(Collected data)
....................

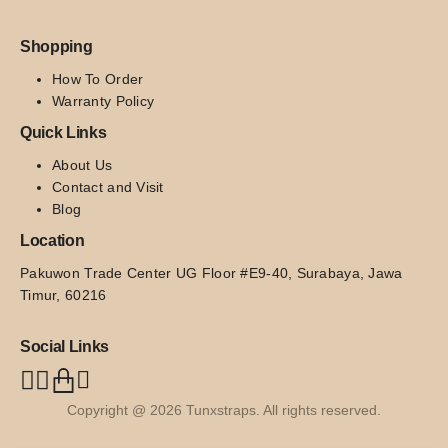
Shopping
How To Order
Warranty Policy
Quick Links
About Us
Contact and Visit
Blog
Location
Pakuwon Trade Center UG Floor #E9-40, Surabaya, Jawa 
Timur, 60216
Social Links
Copyright @ 2026 Tunxstraps. All rights reserved.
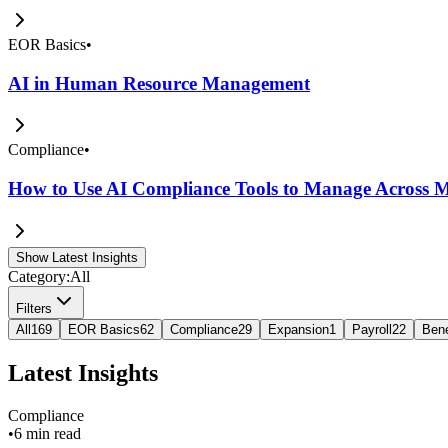
EOR Basics
•
AI in Human Resource Management
Compliance
•
How to Use AI Compliance Tools to Manage Across Mu
Show Latest Insights
Category:
All
Filters
All
169
EOR Basics
62
Compliance
29
Expansion
1
Payroll
22
Bene
Latest Insights
Compliance
•
6 min read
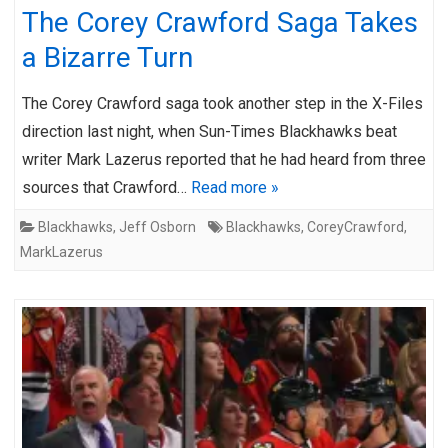
The Corey Crawford Saga Takes
a Bizarre Turn
The Corey Crawford saga took another step in the X-Files
direction last night, when Sun-Times Blackhawks beat
writer Mark Lazerus reported that he had heard from three
sources that Crawford…
Read more »
Blackhawks
,
Jeff Osborn
Blackhawks
,
CoreyCrawford
,
MarkLazerus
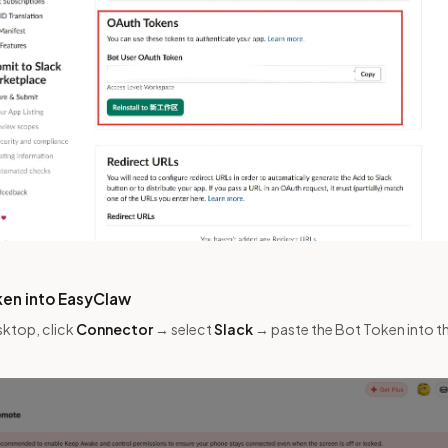
ken into EasyClaw
sktop, click
Connector
→ select
Slack
→ paste the Bot Token into the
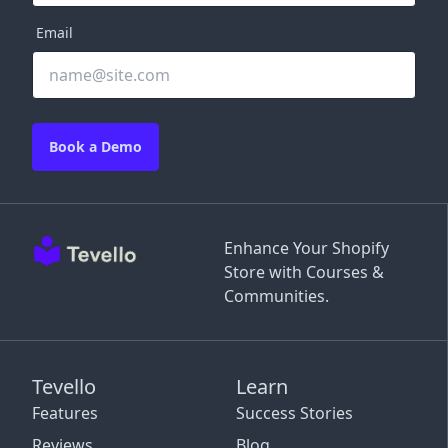
Email
Book a Demo
Enhance Your Shopify
Store with Courses &
Communities.
Tevello
Learn
Features
Success Stories
Reviews
Blog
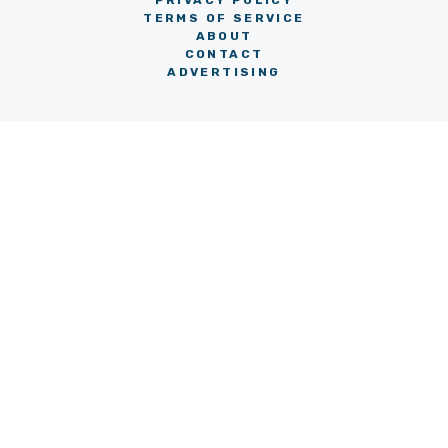
PRIVACY POLICY
TERMS OF SERVICE
ABOUT
CONTACT
ADVERTISING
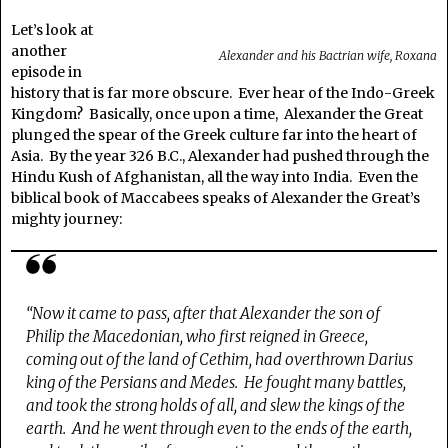
Let’s look at
another
Alexander and his Bactrian wife, Roxana
episode in
history that is far more obscure. Ever hear of the Indo-Greek
Kingdom? Basically, once upon a time, Alexander the Great
plunged the spear of the Greek culture far into the heart of
Asia. By the year 326 B.C., Alexander had pushed through the
Hindu Kush of Afghanistan, all the way into India. Even the
biblical book of Maccabees speaks of Alexander the Great’s
mighty journey:
“Now it came to pass, after that Alexander the son of
Philip the Macedonian, who first reigned in Greece,
coming out of the land of Cethim, had overthrown Darius
king of the Persians and Medes.
He fought many battles,
and took the strong holds of all, and slew the kings of the
earth.
And he went through even to the ends of the earth,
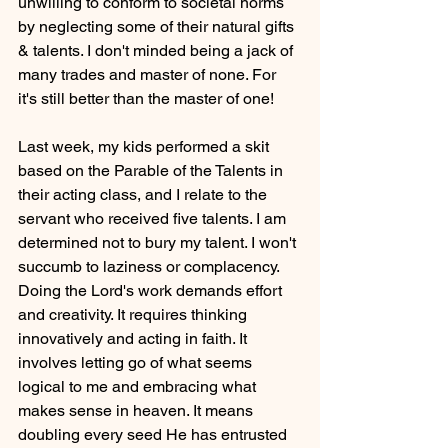
unwilling to conform to societal norms 
by neglecting some of their natural gifts 
& talents. I don't minded being a jack of 
many trades and master of none. For 
it's still better than the master of one!
Last week, my kids performed a skit 
based on the Parable of the Talents in 
their acting class, and I relate to the 
servant who received five talents. I am 
determined not to bury my talent. I won't 
succumb to laziness or complacency. 
Doing the Lord's work demands effort 
and creativity. It requires thinking 
innovatively and acting in faith. It 
involves letting go of what seems 
logical to me and embracing what 
makes sense in heaven. It means 
doubling every seed He has entrusted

....................

What is needed: Extract from the records above the lines from the one containing "Hindu Kush of" to the one containing "Philip the Macedonian, who", both lines included, exactly as they appear and with nothing else.

Answer section:
Hindu Kush of Afghanistan, all the way into India. Even the
biblical book of Maccabees speaks of Alexander the Great’s
mighty journey:
“Now it came to pass, after that Alexander the son of
Philip the Macedonian, who first reigned in Greece,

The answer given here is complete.